From the 19th century Page Act, which depicted the majority of Chinese women in the US as sex workers, to US military occupations in Asia to pop culture touchstones such as “Full Metal Jacket,” Sung Yeon Choimorrow notes that Asian women in the United States have long been stereotyped as sexual objects or as being submissive — making them especially vulnerable to harassment and violence.
Racism and sexism against Asian American women intensified with the start of the pandemic as the community was scapegoated, said Choimorrow, executive director of the National Asian Pacific American Women’s Forum. With people referring to Covid-19 as the “China virus” or “kung flu,” it seemed to her that others felt emboldened to act on anti-Asian sentiments.

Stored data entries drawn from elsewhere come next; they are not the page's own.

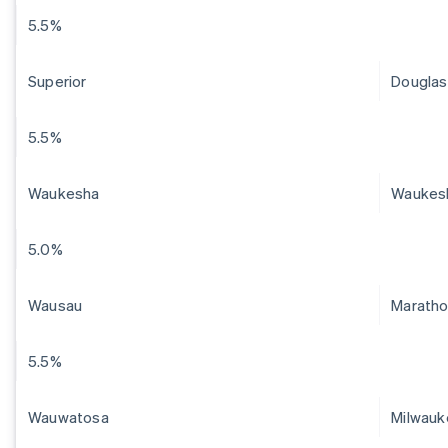
5.5%
Superior
Douglas
5.5%
Waukesha
Waukes
5.0%
Wausau
Marath
5.5%
Wauwatosa
Milwauk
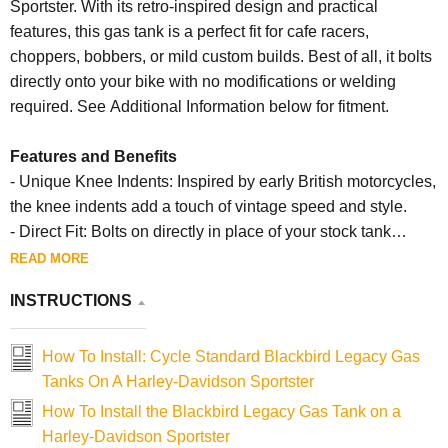
Sportster. With its retro-inspired design and practical
features, this gas tank is a perfect fit for cafe racers,
choppers, bobbers, or mild custom builds. Best of all, it bolts
directly onto your bike with no modifications or welding
required. See Additional Information below for fitment.
Features and Benefits
- Unique Knee Indents: Inspired by early British motorcycles,
the knee indents add a touch of vintage speed and style.
- Direct Fit: Bolts on directly in place of your stock tank
without any need for modifications or welding.
READ MORE
- Versatile Design: Works seamlessly with various builds,
INSTRUCTIONS
including cafe racers, choppers, bobbers, and custom
motorcycles.
How To Install: Cycle Standard Blackbird Legacy Gas
Specifications
Tanks On A Harley-Davidson Sportster
- Capacity: Approximately 3.5 gallons.
How To Install the Blackbird Legacy Gas Tank on a
- Fitment: Designed for 1982-2003 Harley-Davidson
Harley-Davidson Sportster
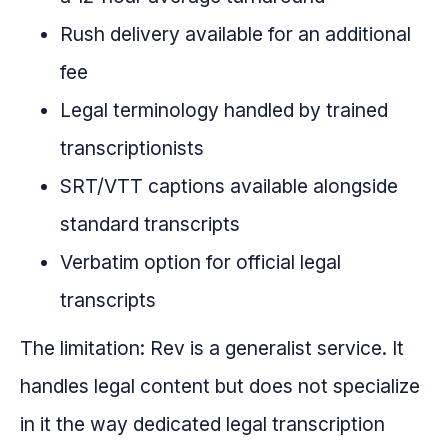
Rush delivery available for an additional
fee
Legal terminology handled by trained
transcriptionists
SRT/VTT captions available alongside
standard transcripts
Verbatim option for official legal
transcripts
The limitation: Rev is a generalist service. It
handles legal content but does not specialize
in it the way dedicated legal transcription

She recalls how, early on in the pandemic, a man chased her down her neighborhood while she was on a walk with her young daughter. “Go back home with your China virus,” she remembers him yelling. But while the pandemic might have heightened the violence and harassment Asian American women face, the underlying issue has always been there, according to Choimorrow.
“(There are) all sorts of crazy assumptions people make about how Asian women are docile and submissive and don’t stand up for ourselves or think for ourselves,” she said. “I think that makes us very easy targets.”
It’s difficult to disentangle the racialized misogyny that Asian American women in particular face from the racism that has intensified for Asian Americans overall since the pandemic began. But two years later, Asian American women are still reporting incidents of violence and harassment.